Сбоку сидел темноволосый темноглазый юноша лет восемнадцати. У него был огромный высокий лоб, так неуклюже нависший над укороченным подбородком, что казалось, будто у него вовсе нет зубов. Привлекательности ему не добавляли ни глаза навыкате, ни угрюмый вид. Он потягивал вино, пока остальные вели дружескую беседу. Вторым был старик, иссохший и лысый, не считая нескольких клоков волос на висках. А третий…
Да, этот третий. Третьему, тому самому «другу», о котором говорил выступавший, было где-то, на мой взгляд, между тридцатью и сорока — вернее, он был без возраста, ибо одежда и манеры, абсолютно не модные, более подходили бы Древней Греции или Риму. Его розовая туника, такая длинная, что достигала колен, и ничем не украшенная, видимо, не знала портновской иглы и была просто вырезана из куска ткани. Светло-каштановые волосы, отливавшие золотом и серебром, лежали идеальными волнами, почти достигая пояса, а борода, тоже волнистая, не уступала шевелюре по длине.
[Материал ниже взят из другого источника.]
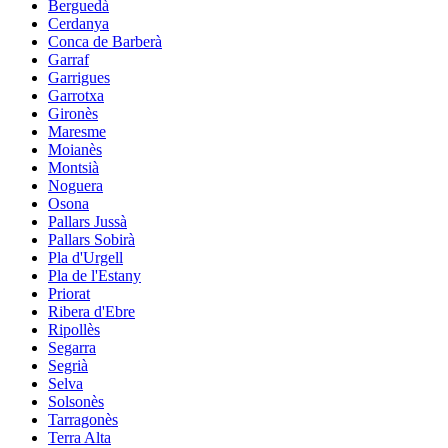
Berguedà
Cerdanya
Conca de Barberà
Garraf
Garrigues
Garrotxa
Gironès
Maresme
Moianès
Montsià
Noguera
Osona
Pallars Jussà
Pallars Sobirà
Pla d'Urgell
Pla de l'Estany
Priorat
Ribera d'Ebre
Ripollès
Segarra
Segrià
Selva
Solsonès
Tarragonès
Terra Alta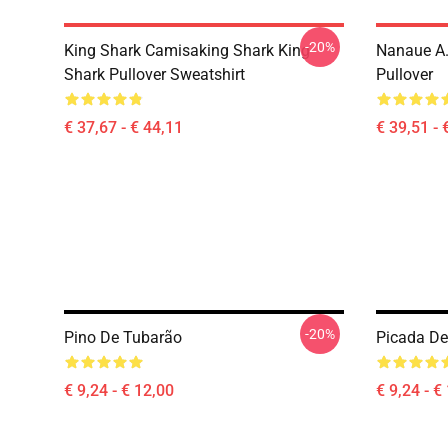
-20%
King Shark Camisaking Shark King
Nanaue A.
Shark Pullover Sweatshirt
Pullover
€ 37,67 - € 44,11
€ 39,51 - 
-20%
Pino De Tubarão
Picada De
€ 9,24 - € 12,00
€ 9,24 - €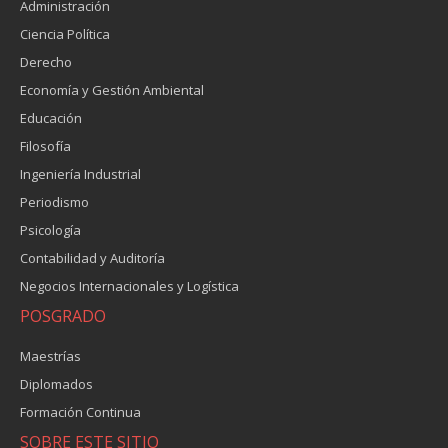
Administración
Ciencia Política
Derecho
Economía y Gestión Ambiental
Educación
Filosofía
Ingeniería Industrial
Periodismo
Psicología
Contabilidad y Auditoría
Negocios Internacionales y Logística
POSGRADO
Maestrías
Diplomados
Formación Continua
SOBRE ESTE SITIO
Несмотря на странный костюм и внешность, он являлся, безусловно, самым красивым во всем зале. Белые и ровные зубы, узкий прямой нос, а глаза… Если Лоренцо можно было сравнить с бриллиантом, то этого человека — с солнцем. Его взгляд отличался удивительной чувственностью и острой прозорливостью.
Я принялась молиться про себя: «Господи, если мне суждено выйти за флорентийца, одного из тысяч, пусть это будет он».
Лоренцо не спешил подходить к друзьям близко, не желая прерывать их беседу. Когда первый закончил говорить, старик, сидевший рядом с красивым философом, нахмурился, глядя на него, и спросил:
— Значит, это правда, что говорят? Ты действительно ходишь на рынок, скупаешь там птиц в клетках и выпускаешь на свободу?
Красавец лишь очаровательно улыбнулся, а тот, что стоял с перепелкой в руке, ответил за него:
— Я несколько раз сопровождал его в этих экспедициях. — С этими словами он сунул жареную ножку в рот и вытянул обглоданную косточку. Потом добавил, не переставая жевать: — Он так поступал еще тогда, когда был зеленым юнцом.